____ Data shown

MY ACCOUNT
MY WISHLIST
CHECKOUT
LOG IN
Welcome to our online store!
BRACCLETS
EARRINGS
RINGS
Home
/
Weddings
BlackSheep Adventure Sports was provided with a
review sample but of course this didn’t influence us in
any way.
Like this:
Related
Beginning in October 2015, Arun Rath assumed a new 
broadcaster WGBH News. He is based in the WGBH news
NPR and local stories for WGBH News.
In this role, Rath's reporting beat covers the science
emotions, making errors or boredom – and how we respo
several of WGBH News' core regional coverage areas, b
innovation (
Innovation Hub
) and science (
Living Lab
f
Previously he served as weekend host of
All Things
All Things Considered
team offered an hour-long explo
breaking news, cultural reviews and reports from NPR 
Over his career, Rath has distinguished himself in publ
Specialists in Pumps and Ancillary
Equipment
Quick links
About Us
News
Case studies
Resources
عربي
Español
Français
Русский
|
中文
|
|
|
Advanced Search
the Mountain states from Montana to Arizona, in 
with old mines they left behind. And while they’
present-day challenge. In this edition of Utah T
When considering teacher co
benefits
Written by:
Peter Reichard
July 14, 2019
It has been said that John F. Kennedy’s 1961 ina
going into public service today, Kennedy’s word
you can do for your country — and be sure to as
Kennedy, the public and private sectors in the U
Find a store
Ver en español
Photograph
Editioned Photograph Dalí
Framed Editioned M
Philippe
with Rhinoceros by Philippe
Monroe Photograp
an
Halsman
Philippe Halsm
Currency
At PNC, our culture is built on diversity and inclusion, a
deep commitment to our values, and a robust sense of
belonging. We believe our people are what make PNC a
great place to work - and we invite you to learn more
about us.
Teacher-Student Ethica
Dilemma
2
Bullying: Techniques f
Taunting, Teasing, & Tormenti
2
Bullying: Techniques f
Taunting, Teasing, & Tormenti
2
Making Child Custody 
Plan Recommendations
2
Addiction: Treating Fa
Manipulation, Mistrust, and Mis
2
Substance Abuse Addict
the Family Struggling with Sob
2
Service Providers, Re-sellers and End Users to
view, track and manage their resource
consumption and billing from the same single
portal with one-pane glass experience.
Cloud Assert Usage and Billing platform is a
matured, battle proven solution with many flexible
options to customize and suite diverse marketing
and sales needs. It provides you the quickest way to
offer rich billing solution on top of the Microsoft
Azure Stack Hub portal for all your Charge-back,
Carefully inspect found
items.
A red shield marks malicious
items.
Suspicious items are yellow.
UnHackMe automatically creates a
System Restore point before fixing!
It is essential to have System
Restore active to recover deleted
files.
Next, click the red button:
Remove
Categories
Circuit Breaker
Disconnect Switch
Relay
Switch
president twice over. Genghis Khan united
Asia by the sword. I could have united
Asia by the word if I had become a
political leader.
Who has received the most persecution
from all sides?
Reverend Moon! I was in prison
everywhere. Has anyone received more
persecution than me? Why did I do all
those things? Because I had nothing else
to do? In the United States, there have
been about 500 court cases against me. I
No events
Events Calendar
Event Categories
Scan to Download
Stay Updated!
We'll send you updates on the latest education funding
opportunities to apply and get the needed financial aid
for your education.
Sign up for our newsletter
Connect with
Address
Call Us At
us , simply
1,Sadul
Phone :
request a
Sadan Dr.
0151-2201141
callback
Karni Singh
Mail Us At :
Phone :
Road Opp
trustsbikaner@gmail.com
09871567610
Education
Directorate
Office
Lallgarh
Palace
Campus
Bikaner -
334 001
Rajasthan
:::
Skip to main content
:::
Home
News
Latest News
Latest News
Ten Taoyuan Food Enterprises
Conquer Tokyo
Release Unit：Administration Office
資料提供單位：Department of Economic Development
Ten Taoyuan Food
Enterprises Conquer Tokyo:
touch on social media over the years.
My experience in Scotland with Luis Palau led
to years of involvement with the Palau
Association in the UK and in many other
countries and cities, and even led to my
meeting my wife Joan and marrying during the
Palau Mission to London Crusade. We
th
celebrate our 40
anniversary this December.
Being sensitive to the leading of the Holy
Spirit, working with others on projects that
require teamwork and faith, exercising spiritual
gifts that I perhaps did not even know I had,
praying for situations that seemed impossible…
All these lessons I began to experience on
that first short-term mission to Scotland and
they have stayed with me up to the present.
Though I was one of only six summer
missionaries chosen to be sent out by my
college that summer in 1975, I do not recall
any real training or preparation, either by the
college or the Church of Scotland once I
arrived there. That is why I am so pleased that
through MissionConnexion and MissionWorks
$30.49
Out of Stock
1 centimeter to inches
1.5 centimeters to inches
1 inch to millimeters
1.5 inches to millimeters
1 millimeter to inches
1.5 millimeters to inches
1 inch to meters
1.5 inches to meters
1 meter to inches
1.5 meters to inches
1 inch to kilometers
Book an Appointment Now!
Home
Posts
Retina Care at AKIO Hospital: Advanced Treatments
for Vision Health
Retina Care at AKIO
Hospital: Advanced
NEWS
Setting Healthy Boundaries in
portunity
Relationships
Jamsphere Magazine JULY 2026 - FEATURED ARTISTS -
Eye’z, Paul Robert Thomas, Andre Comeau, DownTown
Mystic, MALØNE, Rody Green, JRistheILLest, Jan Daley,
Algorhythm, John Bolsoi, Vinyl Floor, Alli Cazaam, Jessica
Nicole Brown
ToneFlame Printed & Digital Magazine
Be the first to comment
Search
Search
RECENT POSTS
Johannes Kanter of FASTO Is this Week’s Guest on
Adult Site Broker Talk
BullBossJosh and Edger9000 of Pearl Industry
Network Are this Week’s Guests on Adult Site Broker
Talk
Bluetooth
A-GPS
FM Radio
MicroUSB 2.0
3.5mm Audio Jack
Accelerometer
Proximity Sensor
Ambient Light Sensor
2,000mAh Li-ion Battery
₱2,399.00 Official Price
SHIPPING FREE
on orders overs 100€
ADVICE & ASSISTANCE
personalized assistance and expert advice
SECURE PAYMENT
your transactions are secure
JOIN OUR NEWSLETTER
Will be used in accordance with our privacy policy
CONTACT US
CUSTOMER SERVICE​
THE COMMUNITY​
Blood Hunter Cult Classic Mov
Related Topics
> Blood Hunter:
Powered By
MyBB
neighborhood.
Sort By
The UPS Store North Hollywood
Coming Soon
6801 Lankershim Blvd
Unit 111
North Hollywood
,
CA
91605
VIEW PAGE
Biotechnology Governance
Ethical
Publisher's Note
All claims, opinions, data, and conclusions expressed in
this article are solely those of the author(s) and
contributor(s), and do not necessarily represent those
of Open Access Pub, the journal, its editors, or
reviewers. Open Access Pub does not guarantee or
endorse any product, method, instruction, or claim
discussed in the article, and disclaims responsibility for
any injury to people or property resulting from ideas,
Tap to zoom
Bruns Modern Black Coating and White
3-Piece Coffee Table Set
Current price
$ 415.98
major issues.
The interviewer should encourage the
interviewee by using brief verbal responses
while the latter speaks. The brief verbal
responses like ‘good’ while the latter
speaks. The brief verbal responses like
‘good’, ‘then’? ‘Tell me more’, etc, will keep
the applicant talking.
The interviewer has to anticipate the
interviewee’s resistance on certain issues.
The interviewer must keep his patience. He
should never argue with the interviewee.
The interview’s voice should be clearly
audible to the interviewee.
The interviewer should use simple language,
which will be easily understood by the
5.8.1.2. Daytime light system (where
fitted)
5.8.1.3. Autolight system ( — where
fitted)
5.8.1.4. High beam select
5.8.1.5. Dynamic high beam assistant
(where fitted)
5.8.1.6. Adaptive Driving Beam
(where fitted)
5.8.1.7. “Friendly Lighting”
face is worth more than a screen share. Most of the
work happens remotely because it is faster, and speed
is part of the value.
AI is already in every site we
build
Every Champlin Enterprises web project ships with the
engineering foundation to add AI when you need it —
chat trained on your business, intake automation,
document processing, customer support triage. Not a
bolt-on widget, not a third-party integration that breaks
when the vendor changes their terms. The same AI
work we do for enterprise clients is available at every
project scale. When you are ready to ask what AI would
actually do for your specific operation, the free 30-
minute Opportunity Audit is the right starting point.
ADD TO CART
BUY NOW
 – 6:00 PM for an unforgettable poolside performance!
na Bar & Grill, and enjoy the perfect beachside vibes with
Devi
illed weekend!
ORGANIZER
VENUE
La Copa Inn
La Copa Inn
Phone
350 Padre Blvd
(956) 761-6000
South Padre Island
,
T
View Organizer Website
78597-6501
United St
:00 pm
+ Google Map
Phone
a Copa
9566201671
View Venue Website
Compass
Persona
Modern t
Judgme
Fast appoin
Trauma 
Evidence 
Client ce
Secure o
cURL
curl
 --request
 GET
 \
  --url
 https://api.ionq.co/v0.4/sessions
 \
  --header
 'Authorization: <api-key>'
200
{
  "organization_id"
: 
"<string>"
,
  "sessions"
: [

________

Aim of the task: Every line that holds the word "public" should be copied from the records.

Solution below:
going into public service today, Kennedy’s word
Kennedy, the public and private sectors in the U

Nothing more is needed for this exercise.